Helios, a light client built by a16z crypto, converts data from an untrusted RPC into a verifiably safe local RPC. It syncs in roughly 2 seconds, runs a local JSON-RPC server on port 8545, and supports Ethereum and OP Stack networks like Optimism and Base.
Instead of blindly trusting what a remote server returns, Helios verifies cryptographic proofs and serves locally verified data.
The trade-off is explicit: Helios still relies on weak subjectivity checkpoints for bootstrapping and leans on an upstream execution endpoint for certain data paths. It reduces trust, but does not erase it.
However, the point is verifiability as a default user experience, not as a hobbyist stance. If wallets embed a verified light client path by default, RPC decentralization becomes a feature users experience rather than a technical preference they have to configure.
The Kohaku wallet effort, backed by the Ethereum Foundation, explicitly plans to ship with Helios integrated.
PIR, ORAM, and the metadata leak problem
Private payments are useless if every balance check and dapp interaction leaks metadata to servers that can monetize access patterns.
Private information retrieval and oblivious RAM are the cryptographic tools designed to hide what users query from the providers they query. Vitalik’s privacy roadmap outlines a progression from trusted execution environments toward PIR as the endgame for private reads.
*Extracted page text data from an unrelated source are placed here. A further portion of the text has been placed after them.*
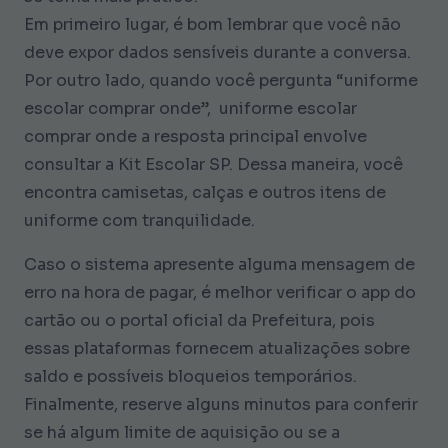
Em primeiro lugar, é bom lembrar que você não
deve expor dados sensíveis durante a conversa.
Por outro lado, quando você pergunta “uniforme
escolar comprar onde”, uniforme escolar
comprar onde a resposta principal envolve
consultar a Kit Escolar SP. Dessa maneira, você
encontra camisetas, calças e outros itens de
uniforme com tranquilidade.
Caso o sistema apresente alguma mensagem de
erro na hora de pagar, é melhor verificar o app do
cartão ou o portal oficial da Prefeitura, pois
essas plataformas fornecem atualizações sobre
saldo e possíveis bloqueios temporários.
Finalmente, reserve alguns minutos para conferir
se há algum limite de aquisição ou se a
The Privacy and Scaling Explorations team clearly frames the scale challenge: a trie with roughly 33 million leaves is about 1 gigabyte, and PIR aims to bring bandwidth per query down to the kilobyte range, with significant server-side computational trade-offs.
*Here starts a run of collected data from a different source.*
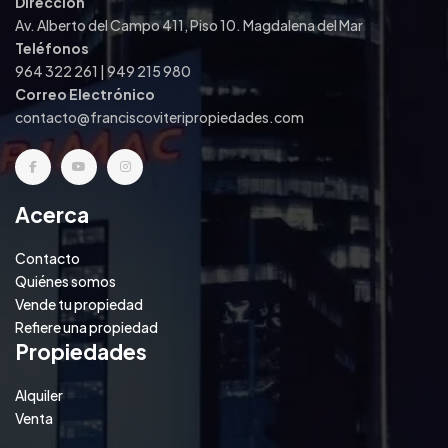
Dirección
Av. Alberto del Campo 411, Piso 10. Magdalena del Mar
Teléfonos
964 322 261 | 949 215 980
Correo Electrónico
contacto@franciscoviteripropiedades.com
Acerca
Contacto
Quiénes somos
Vende tu propiedad
Refiere una propiedad
Propiedades
Alquiler
Venta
This is still research and early engineering. The language around 2026 should present PIR and ORAM as trajectories and prototypes, rather than as something users have today.
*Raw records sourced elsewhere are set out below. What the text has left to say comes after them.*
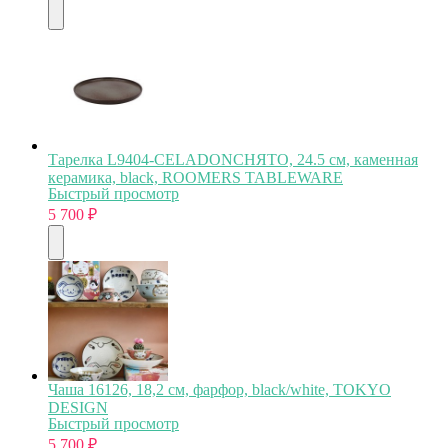
Тарелка L9404-CELADONСНЯТО, 24.5 см, каменная
керамика, black, ROOMERS TABLEWARE
Быстрый просмотр
5 700
₽
Чаша 16126, 18,2 см, фарфор, black/white, TOKYO
DESIGN
Быстрый просмотр
5 700
₽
Yet, the forward-looking angle is structural: private reads are the missing half of the privacy user experience.
The Kohaku roadmap explicitly includes privacy-service abstraction as a first-phase deliverable, signaling that wallet-side tooling for private reads is moving from theory to implementation.
FOCIL and enforceable inclusion
Builder centralization is the most visible backslide in Ethereum’s transaction inclusion guarantees. A few sophisticated builders dominate block production, and censorship resistance degrades when inclusion depends on their cooperation.
Fork-choice-enforced inclusion lists, formalized as EIP-7805, are the structural response.
A committee of 16 validators produces inclusion lists, which are small batches of transactions that must be included in the next block. Builders and proposers who ignore the list face a fork-choice penalty: attesters will not vote for blocks that violate inclusion constraints.
The maximum size per inclusion list is eight kilobytes.
FOCIL is explicitly motivated by builder dominance. The EIP’s rationale states that a few builders controlling block production degrade censorship resistance, and that inclusion lists enforced by fork choice allow the validator set to force inclusion even when block building is centralized.
The mechanism matters more as private transaction flows, such as account abstraction and private mempools, become common, because those flows are easier to censor at the builder layer if no structural inclusion guarantee exists.
FOCIL is currently a draft, and the EIP explicitly discusses bandwidth and denial-of-service concerns that still need to be resolved.
Block-level access lists and the sync problem
Running a node went from easy to hard as the state grew and execution costs climbed.
Block-level access lists, formalized as EIP-7928, are plumbing that makes nodes cheaper to run and faster to sync.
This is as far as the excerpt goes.